Kali ini John Green mencoba keluar dari comfort zone dengan merilis buku nonfiksi
pertamanya yang mampu memberikan perspektif baru kepada pembacanya. Yang
gak disangka-sangka nih, The Anthropocene Reviewed ini menjadi pemenang karya
nonfiksi terbaik versi Goodreads lho. Wow!
ISI 2

Oya, sebelum lanjut bahas isi bukunya, aku mau ngasih trigger warning dulu nih buat
kamu yang lagi nonton, karena buku ini membahas ‘sisi lain’ dari hidup manusia,
banyak hal-hal nyata yang bisa dibilang agak nyeleneh dan bisa bikin sedikit
terguncang. Jadi sebisa mungkin siapkan mental dan batin yang kuat ya. Oke, seperti
yang udah aku bahas tadi, di buku ini John Green banyak bercerita tentang kisah
hidupnya bersama keluarga kecilnya, teman semasa sekolah, rekan kerja bahkan
tetangganya (bukan tetangga masa gitu ya). Kalau biasanya kisah hidup diceritakan
secara blak-blakan kayak curhat, di buku ini berbeda. Ya memang sih kamu gak akan
ketemu sama kata-kata kasar, soalnya John menceritakan kisahnya dengan bahasa
yang cukup smooth mirip dengan gaya bahasanya di novel-novel sebelumnya.

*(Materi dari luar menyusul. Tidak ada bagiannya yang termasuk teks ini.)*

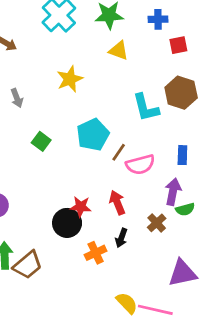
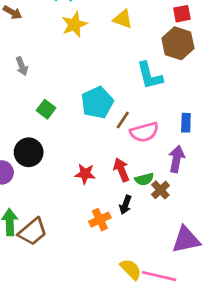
yellow star: (70, 79) -> (74, 24), moved
brown hexagon: (181, 93) -> (178, 43), moved
green semicircle: (185, 209) -> (144, 179), moved
black circle: (67, 223) -> (29, 152), moved

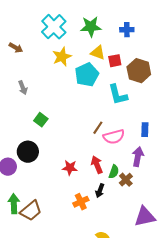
red square: (182, 14) -> (115, 61), moved
cyan pentagon: (97, 102) -> (87, 75), moved
green semicircle: (144, 179) -> (114, 172), turned -56

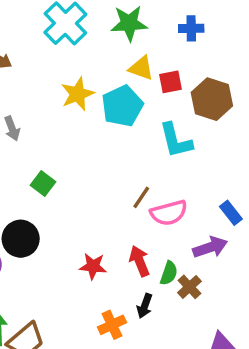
yellow star: (62, 57) -> (77, 94), moved
blue rectangle: (145, 130) -> (231, 213), moved, turned -40
purple arrow: (138, 157) -> (210, 247), turned 60

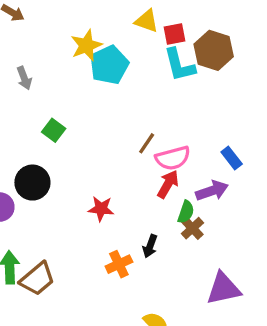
cyan pentagon: (122, 106) -> (109, 65), moved
cyan L-shape: (176, 140) -> (179, 65), moved
red arrow: (140, 261) -> (168, 184), moved, turned 52
green semicircle: (169, 273) -> (186, 212), moved

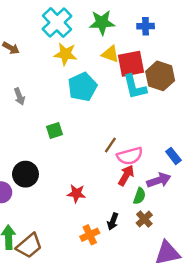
red square: (174, 34) -> (131, 64), size x1.6
yellow star: (86, 45) -> (65, 54), moved, turned 30
green square: (54, 130) -> (55, 130), moved, turned 35
brown cross: (192, 228) -> (144, 219), moved

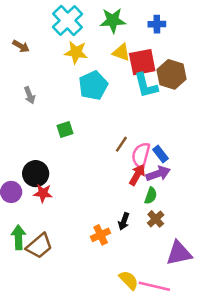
pink semicircle: (130, 156) -> (141, 155), turned 120
blue rectangle: (173, 156) -> (161, 154), moved
purple arrow: (159, 180) -> (158, 174), moved
red star: (76, 194) -> (43, 193), moved

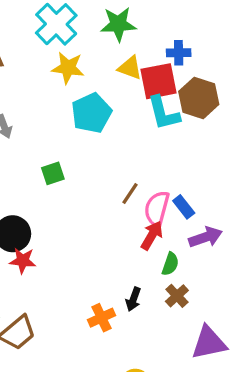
blue cross: (157, 24) -> (179, 53), moved
purple arrow: (158, 174) -> (205, 237), moved

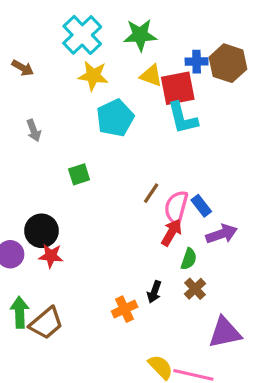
brown hexagon: (199, 98) -> (228, 63), moved

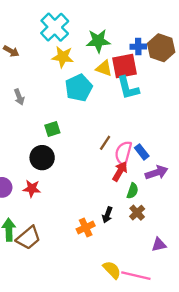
green star: (140, 35) -> (98, 41), moved
yellow triangle: (151, 76) -> (104, 68), moved
black circle: (41, 231) -> (42, 158), moved
purple triangle: (225, 333) -> (159, 245), size x0.6

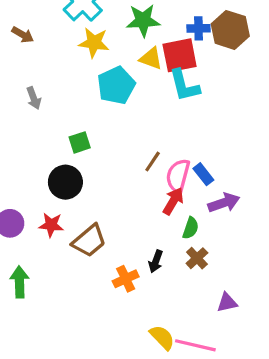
brown trapezoid: (28, 238) -> (89, 241), moved

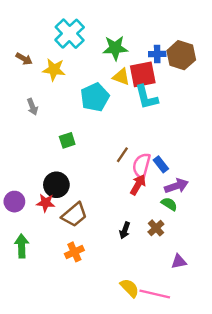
yellow star: (94, 43) -> (54, 70), moved
black circle: (65, 182) -> (56, 185), moved
green semicircle: (191, 228) -> (169, 204), moved, turned -77
orange cross: (126, 279) -> (74, 252), moved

Curhatan John dibagi dalam beberapa segmen sesuai pesan yang ia ingin
sampaikan. Kisah Teddy Bear misalnya. Dulu tuh Teddy Bear bukanlah beruang
coklat imut-imut yang auto bikin tangan kita gatel pengen meluk sambil elus-elus, tapi
justru sebaliknya. Beruang itu diiket di tiang, dibiarkan susah bergerak terus diadu
dengan anjing atau banteng dalam sebuah arena pertarungan yang boleh ditonton
sama siapa aja. Mirip kayak Colloseum di masa lalu lah. Lewat kisah Teddy Bear ini,
John Green mau ngasih tau kalau manusia beneran bisa sekejam itu sama binatang
dan ngerinya tindakan ini malah jadi tontonan massal. Masih tentang beruang nih,
lewat celetukan “Papa inget beruang donk!”, John seakan nyindir sikap kita saat ini
pun seolah mengulangi ‘kebrutalan’ masa lalu tapi dalam bentuk ‘silent killer’. Biar
gak bingung, coba inget-inget berapa kali kita lupa matiin lampu kalo udah gak dipake
lagi? Sekali, dua kali, lima kali atau bahkan mungkin udah berapa ratus kali terjadi
selama ini sampai kita gak inget sama sekali. Sadar gak sih, tindakan yang
kelihatannya sepele ini mengancam kehidupan beruang kutub? Kalau terus-terusan
terjadi, kita bisa membuat mereka terancam punah. Kisah pembabatan hutan demi
pembangunan rumah John yang katanya ‘gaya rumah idaman artis Hollywood’ juga
jadi bukti betapa begitu berkuasanya bangsa kita, betapa egoisnya kita sampai
mengabaikan kelangsungan makhluk hidup lain demi gengsi dan kenyamanan. Kalau
mendengar ceritaku barusan, apa kamu setuju kalau manusia itu ‘Si Biang Kerok’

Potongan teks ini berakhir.